Despite persistent challenges, several emerging opportunities have the potential to significantly transform women’s roles in agriculture. Trade agreements such as the India–UK Free Trade Agreement, which is expected to raise agricultural exports by nearly 20%, can open new and expanded markets for crops where women already have a strong presence, including tea, spices, millets, rice, and dairy. At the same time, digital technologies are creating new pathways for inclusion by linking women farmers to price discovery, markets, and advisory services through platforms such as e-NAM, mobile-based extension systems, and precision agriculture tools. Initiatives like BHASHINI, Jugalbandi, and Digital Sakhi are helping overcome language, literacy, and access barriers by providing voice-based, multilingual digital services.

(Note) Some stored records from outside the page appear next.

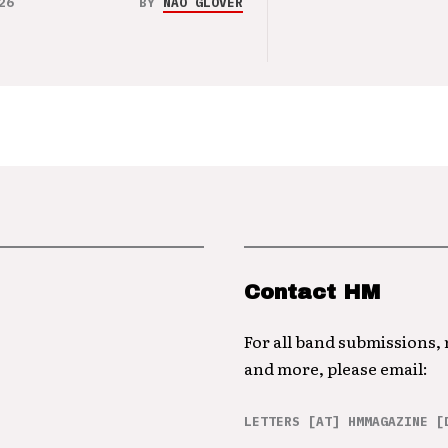
26
BY
NAO GLOVER
Contact HM
For all band submissions,
and more, please email:
LETTERS [AT] HMMAGAZINE [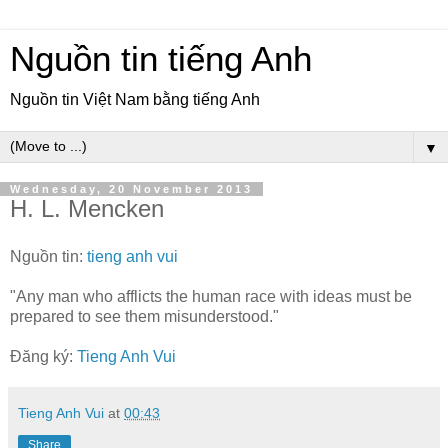
Nguồn tin tiếng Anh
Nguồn tin Việt Nam bằng tiếng Anh
▼
Wednesday, 20 November 2013
H. L. Mencken
Nguồn tin:
tieng anh vui
"Any man who afflicts the human race with ideas must be
prepared to see them misunderstood."
Đăng ký:
Tieng Anh Vui
Tieng Anh Vui
at
00:43
Share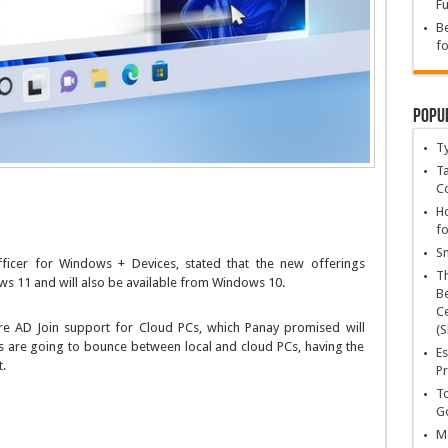
Fu
Be
fo
Popu
T
Ta
C
Ho
fo
Sn
fficer for Windows + Devices, stated that the new offerings
T
s 11 and will also be available from Windows 10.
Be
Ce
re AD Join support for Cloud PCs, which Panay promised will
(S
rs are going to bounce between local and cloud PCs, having the
Es
.
Pr
To
Go
Ma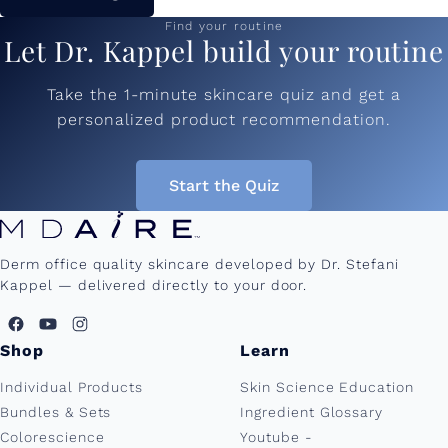
Find your routine
Let Dr. Kappel build your routine
Take the 1-minute skincare quiz and get a
personalized product recommendation.
Start the Quiz
Derm office quality skincare developed by Dr. Stefani
Kappel — delivered directly to your door.
Shop
Learn
Individual Products
Skin Science Education
Bundles & Sets
Ingredient Glossary
Colorescience
Youtube -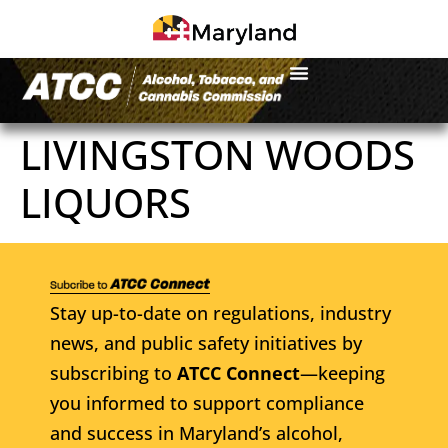
LIVINGSTON WOODS
LIQUORS
Stay up-to-date on regulations, industry
news, and public safety initiatives by
subscribing to
ATCC Connect
—keeping
you informed to support compliance
and success in Maryland’s alcohol,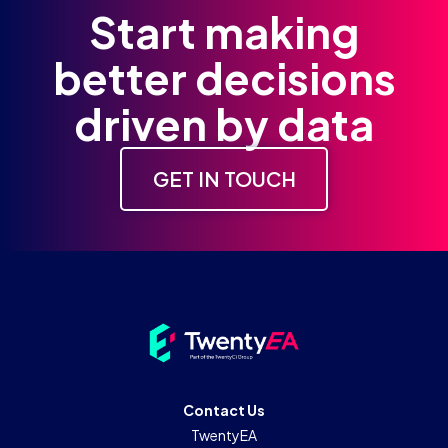
Start making
better decisions
driven by data
GET IN TOUCH
Contact Us
TwentyEA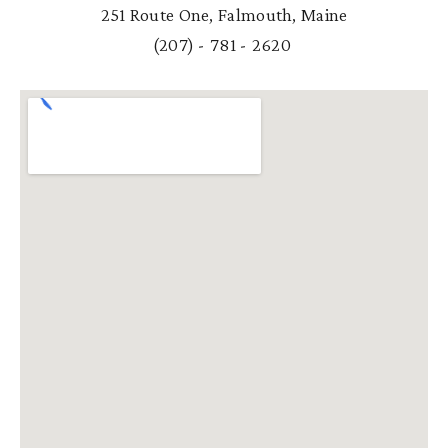
251 Route One, Falmouth, Maine
(
207) - 781 - 2620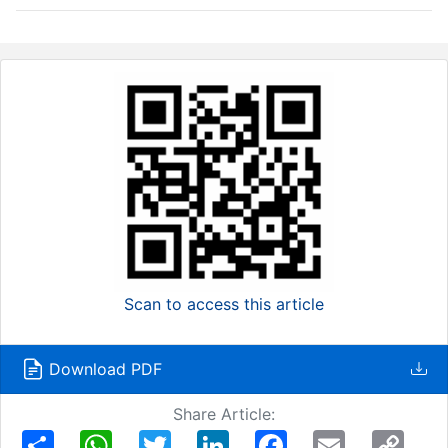
Scan to access this article
Download PDF
Share Article:
Share
WhatsApp
Twitter
LinkedIn
Facebook
Email
Copy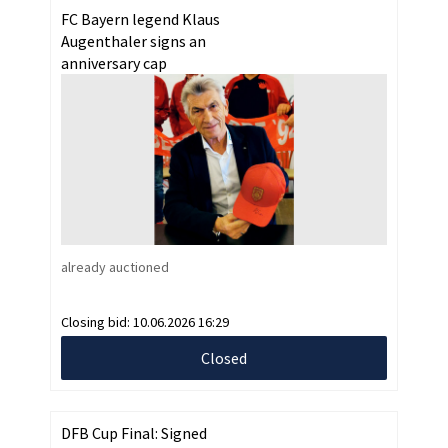
FC Bayern legend Klaus
Augenthaler signs an
anniversary cap
already auctioned
Closing bid:
10.06.2026 16:29
Closed
DFB Cup Final: Signed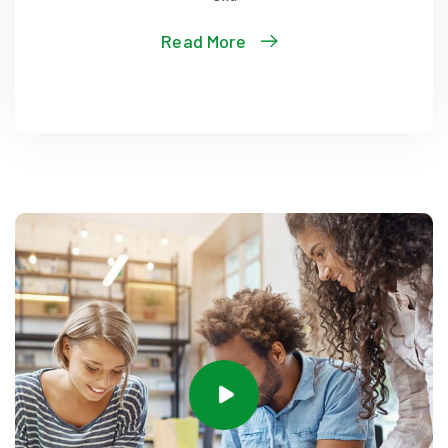
Read More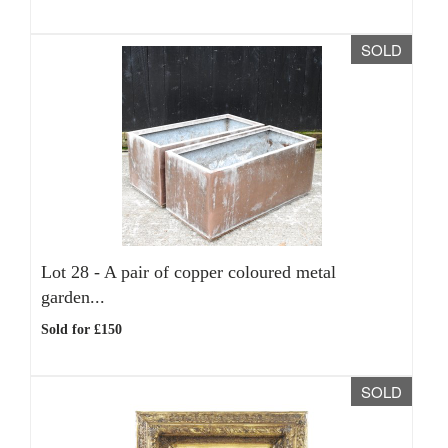
SOLD
Lot 28 -
A pair of copper coloured metal
garden...
Sold for £150
SOLD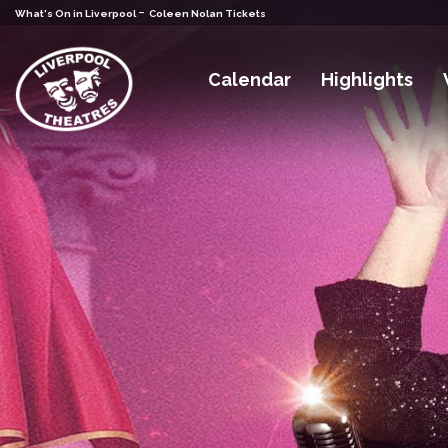
-
What's On in Liverpool
Coleen Nolan Tickets
Calendar
Highlights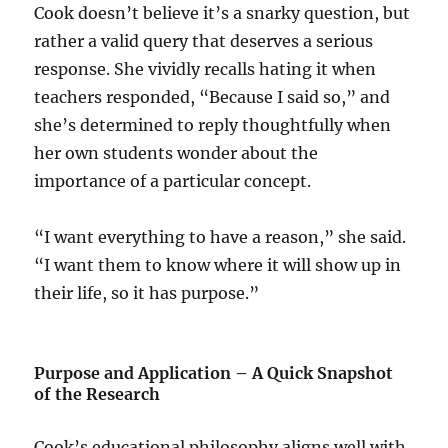
Cook doesn’t believe it’s a snarky question, but
rather a valid query that deserves a serious
response. She vividly recalls hating it when
teachers responded, “Because I said so,” and
she’s determined to reply thoughtfully when
her own students wonder about the
importance of a particular concept.
“I want everything to have a reason,” she said.
“I want them to know where it will show up in
their life, so it has purpose.”
Purpose and Application – A Quick Snapshot
of the Research
Cook’s educational philosophy aligns well with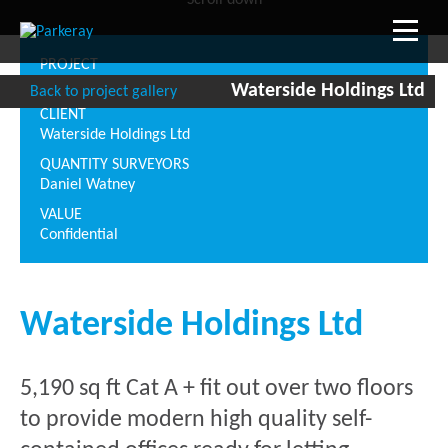
Scroll down
PROJECT
27 Breams Building, London EC4
Waterside Holdings Ltd
Back to project gallery
CLIENT
Waterside Holdings Ltd
QUANTITY SURVEYORS
Daniel Watney
VALUE
Confidential
Waterside Holdings Ltd
5,190 sq ft Cat A + fit out over two floors
to provide modern high quality self-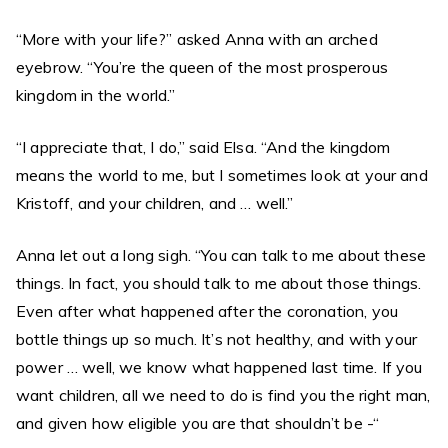
“More with your life?” asked Anna with an arched
eyebrow. “You’re the queen of the most prosperous
kingdom in the world.”
“I appreciate that, I do,” said Elsa. “And the kingdom
means the world to me, but I sometimes look at your and
Kristoff, and your children, and … well.”
Anna let out a long sigh. “You can talk to me about these
things. In fact, you should talk to me about those things.
Even after what happened after the coronation, you
bottle things up so much. It’s not healthy, and with your
power … well, we know what happened last time. If you
want children, all we need to do is find you the right man,
and given how eligible you are that shouldn’t be -“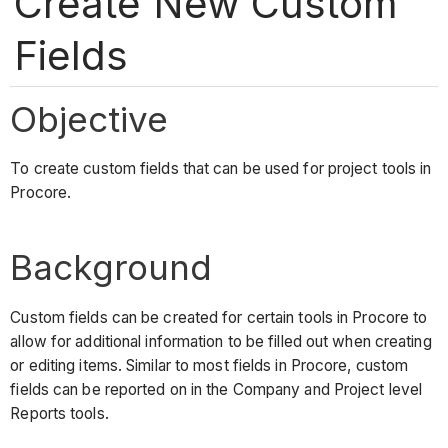
Create New Custom
Fields
Objective
To create custom fields that can be used for project tools in
Procore.
Background
Custom fields can be created for certain tools in Procore to
allow for additional information to be filled out when creating
or editing items. Similar to most fields in Procore, custom
fields can be reported on in the Company and Project level
Reports tools.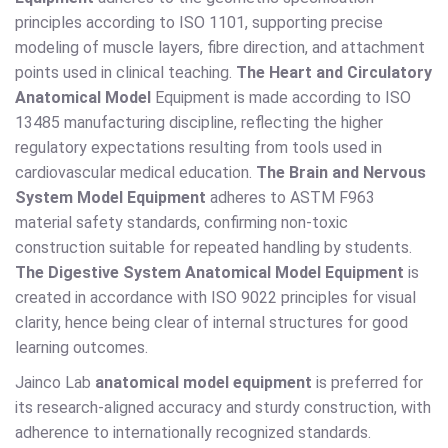
principles according to ISO 1101, supporting precise
modeling of muscle layers, fibre direction, and attachment
points used in clinical teaching.
The Heart and Circulatory
Anatomical Model
Equipment is made according to ISO
13485 manufacturing discipline, reflecting the higher
regulatory expectations resulting from tools used in
cardiovascular medical education.
The Brain and Nervous
System Model Equipment
adheres to ASTM F963
material safety standards, confirming non-toxic
construction suitable for repeated handling by students.
The Digestive System Anatomical Model Equipment
is
created in accordance with ISO 9022 principles for visual
clarity, hence being clear of internal structures for good
learning outcomes.
Jainco Lab
anatomical model equipment
is preferred for
its research-aligned accuracy and sturdy construction, with
adherence to internationally recognized standards.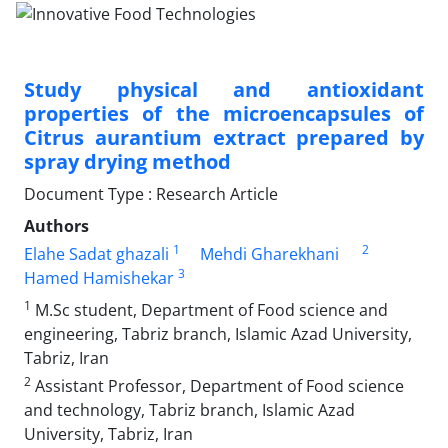
Study physical and antioxidant
properties of the microencapsules of
Citrus aurantium extract prepared by
spray drying method
Document Type : Research Article
Authors
1
2
Elahe Sadat ghazali
Mehdi Gharekhani
3
Hamed Hamishekar
1
M.Sc student, Department of Food science and
engineering, Tabriz branch, Islamic Azad University,
Tabriz, Iran
2
Assistant Professor, Department of Food science
and technology, Tabriz branch, Islamic Azad
University, Tabriz, Iran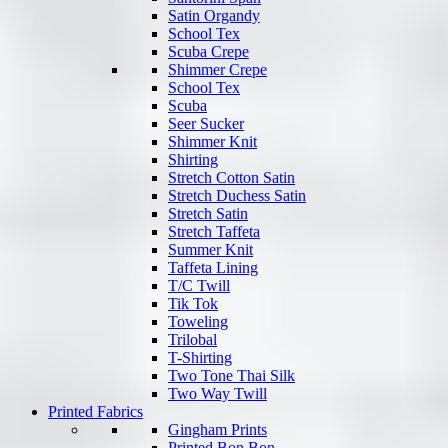
Satin Organdy
School Tex
Scuba Crepe
Shimmer Crepe
School Tex
Scuba
Seer Sucker
Shimmer Knit
Shirting
Stretch Cotton Satin
Stretch Duchess Satin
Stretch Satin
Stretch Taffeta
Summer Knit
Taffeta Lining
T/C Twill
Tik Tok
Toweling
Trilobal
T-Shirting
Two Tone Thai Silk
Two Way Twill
Printed Fabrics
Gingham Prints
Printed Bon Bon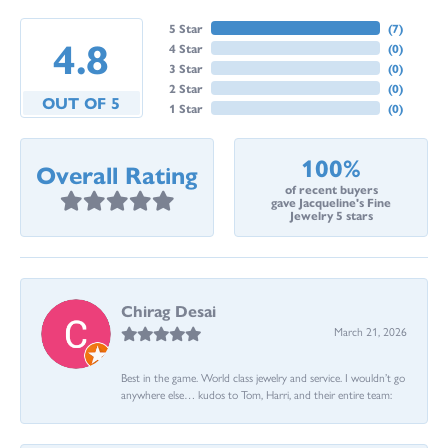
5 Star
(
7
)
4.8
4 Star
(
0
)
3 Star
(
0
)
2 Star
(
0
)
OUT OF 5
1 Star
(
0
)
100%
Overall Rating
of recent buyers
gave Jacqueline's Fine
Jewelry 5 stars
Chirag Desai
March 21, 2026
Best in the game. World class jewelry and service. I wouldn’t go
anywhere else… kudos to Tom, Harri, and their entire team: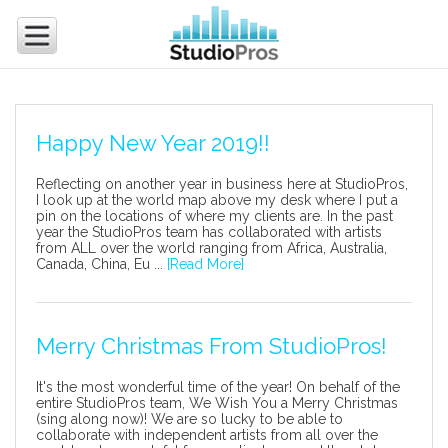
Happy New Year 2019!!
Reflecting on another year in business here at StudioPros,
I look up at the world map above my desk where I put a
pin on the locations of where my clients are. In the past
year the StudioPros team has collaborated with artists
from ALL over the world ranging from Africa, Australia,
Canada, China, Eu ...
[Read More]
Merry Christmas From StudioPros!
It's the most wonderful time of the year! On behalf of the
entire StudioPros team, We Wish You a Merry Christmas
(sing along now)! We are so lucky to be able to
collaborate with independent artists from all over the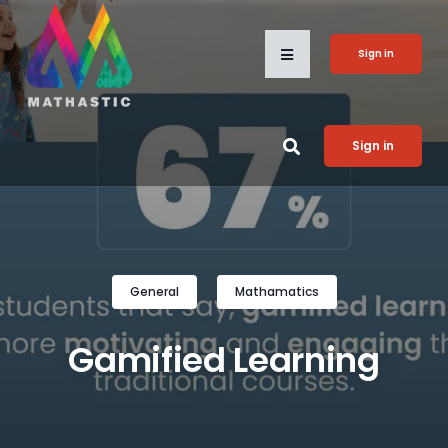
Sign in
Sign in
General
Mathamatics
Gamified Learning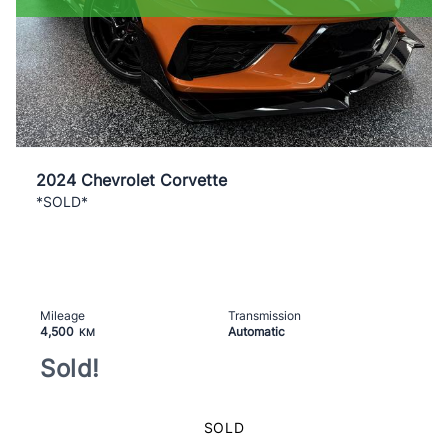
2024 Chevrolet Corvette
*SOLD*
Mileage
Transmission
4,500
Automatic
KM
Sold!
SOLD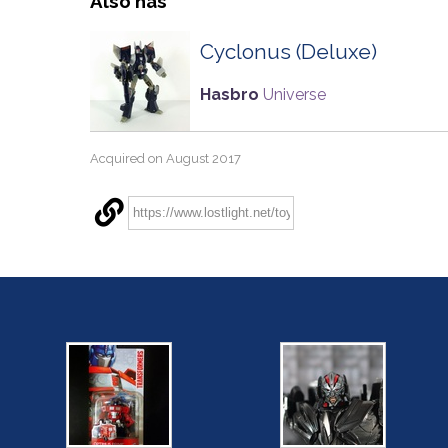
Also has
Cyclonus (Deluxe)
Hasbro
Universe
Acquired on August 2017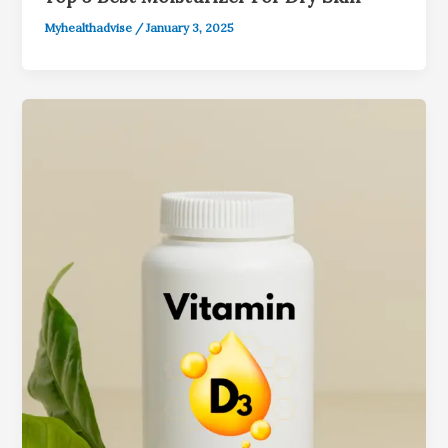
Myhealthadvise
/
January 3, 2025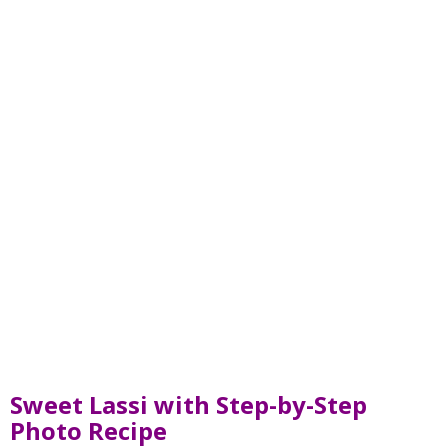
Sweet Lassi with Step-by-Step
Photo Recipe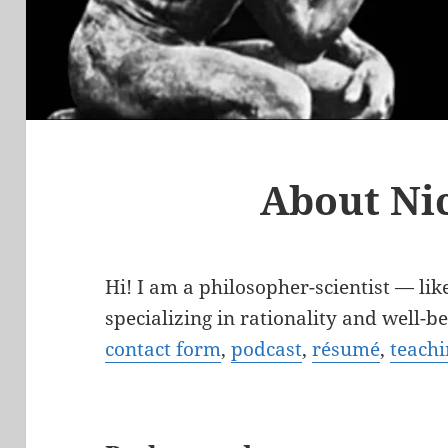
About Ni
Hi! I am a philosopher-scientist — lik
specializing in rationality and well-
contact form
,
podcast
,
résumé
,
teachi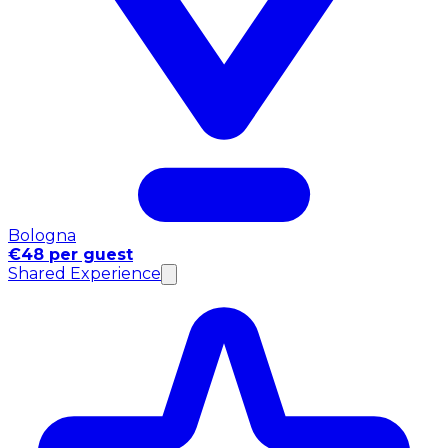
Bologna
€48 per guest
Shared Experience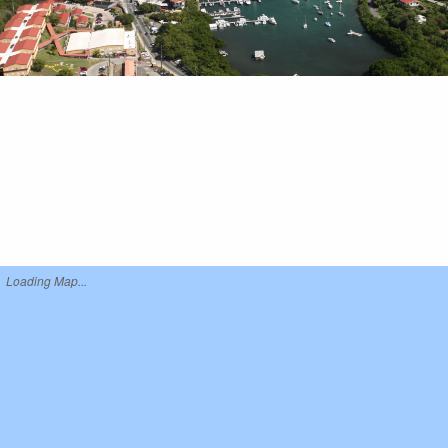
Loading Map...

Together with the growing success of women-led Farmer Producer Organisations in states such as Odisha and Rajasthan, which use digital branding and export linkages, these developments show how technology and trade can help shift women from unpaid agricultural labour to income-generating entrepreneurship.

 

Structural Reforms Needed

To convert women’s growing participation in agriculture into genuine empowerment, comprehensive structural reforms are essential. Land and labour reforms must promote joint or individual land ownership for women and formally recognise them as independent farmers, enabling access to credit, insurance, and state support. Women also need to be integrated into higher-value segments of the agricultural value chain, such as processing, branding, packaging, and exporting, to enhance incomes and decision-making power. Digital inclusion is equally critical and requires the expansion of affordable devices, targeted training, and voice-first platforms designed around women’s needs. At the institutional level, effective coordination among government agencies, NGOs, Farmer Producer Organisations, and financial institutions is necessary to dismantle entrenched inequities. Finally, investments in social infrastructure—including childcare facilities, reliable water access, and clean energy—can substantially reduce women’s time poverty and create the conditions for sustained economic and social empowerment.

 

GIRLS PROUTIST FARMER FEDERATION

A department under the trade Girls Proutist speaks explicitly about, how Prout stands for women Farmer

PROUT (Progressive Utilisation Theory), propounded by Shri Prabhat Ranjan Sarkar, offers a principle-based framework that guarantees equality, dignity, and economic justice for women, including women farmers.

 

Prout advocates –

  1. Farming – Decision is purely of a woman
    PROUT insists that women should participate in agriculture according to their choice, capacity, and social need. Any participation must be dignified. No woman would be forced into farming due to lack of alternatives.
  1. Economic Equality, Economic say

In the field of agriculture, this means:

  • Equal access to credit, inputs, technology, training, and markets
  • Equal remuneration for equal work
  1. Cooperative Agriculture and Gender Justice

PROUT advocates cooperative farming as the ideal agricultural model. In such cooperatives:

  • Women are full members, not auxiliary labour
  • Decision-making is collective and democratic, ensuring women’s voices
  • Profits are distributed equitably.

Under PROUT, women’s participation would naturally rise to a fair and balanced level, because structural barriers—not capability—currently suppress their agency.

  1. Prout advocates industrialization of Agriculture.

At the moment agriculture is unorganized sector, due to which exploitation is rampant in it. Once industrialization status is achieved, all by laws will be applied, hence it will help to minimize the exploitation of farmers.